## Setup the environment

In [None]:
using DrWatson
@quickactivate "BINF200"

using BioSequences
using FASTX
using DataFrames
using CSV
using StatsPlots
using LaTeXStrings

## Tasks

Set the sample name:

In [None]:
sample = "balbc_10_1"

### BLAST the sample sequences against the reference VSG database

5. **What is the number of sequences in *your* input file?**

   Read the FASTA file into a vector of FASTA records:

In [None]:
filtered_reads = Vector{FASTARecord}();
FASTAReader( open(datadir("PacBio_VSG", "filtered_reads", "PacBio_VSG_filtered_reads_" * sample * ".fasta")) ) do reader
   for record in reader
      push!(filtered_reads, record);
   end
end

   The number of sequences in the sample is:


In [None]:
length(filtered_reads)

6. **What is the number of sequences in *your* output file?**

   Import the blast results in a DataFrame. The column names can be constructed from the blastn command.

In [None]:
df = DataFrame(CSV.File( datadir("PacBio_VSG", "blastn", "PacBio_VSG_filtered_reads_blastn_" * sample * ".txt"), header=false ));
rename!(df, ["qseqid", "sseqid", "score", "bitscore", "evalue", "qlen", "slen", "length", "sstart", "send", "nident", "mismatch", "gaps", "positive"]);

   The number of sequences in the output file is:


In [None]:
nrow(df)

   Despite setting the option `-max_target_seq 1` in the `blastn` command, this number may be *greater* than the number of input sequences. The reason is that sometimes for *one* query sequence, *two* separate alignments are found against the *same* subject sequence. To show this, we compute for each unique query id, its number of alignments (number of rows it appears in in `df`) and the number of unique subject ids in those rows:


In [None]:
df_qseqid_count = combine(groupby(df[:,1:2], :qseqid), nrow, :sseqid => x -> length(unique(x)));

   We see that now the number of unique query sequences is indeed equal to the number of input sequences:


In [None]:
nrow(df_qseqid_count) == length(filtered_reads)

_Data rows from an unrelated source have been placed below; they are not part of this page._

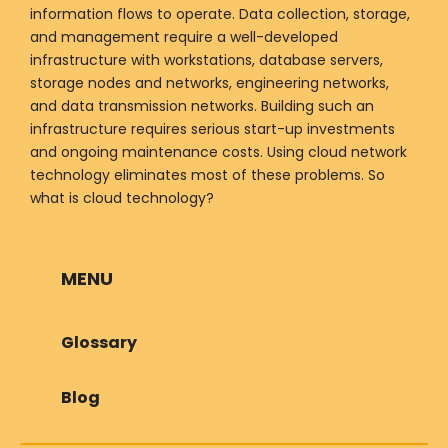
information flows to operate. Data collection, storage,
and management require a well-developed
infrastructure with workstations, database servers,
storage nodes and networks, engineering networks,
and data transmission networks. Building such an
infrastructure requires serious start-up investments
and ongoing maintenance costs. Using cloud network
technology eliminates most of these problems. So
what is cloud technology?
MENU
Glossary
Blog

   We also see that sometimes two alignments were found per query sequence:


In [None]:
unique(df_qseqid_count.nrow)

   But the number of unique subject sequences was always one:


In [None]:
unique(df_qseqid_count.sseqid_function)

7. **We define the alignment coverage as the percentage of the subject sequence covered by the alignment. Compute the alignment coverage for all sequences from the blastn output. Count and remove alignments with coverage less than 60%.**


In [None]:
df.alignment_coverage = df.length ./ df.slen;

   Show the distribution of alignment coverages as a histogram


In [None]:
histogram(100*df.alignment_coverage, label="", xlabel="Alignment coverage (%)")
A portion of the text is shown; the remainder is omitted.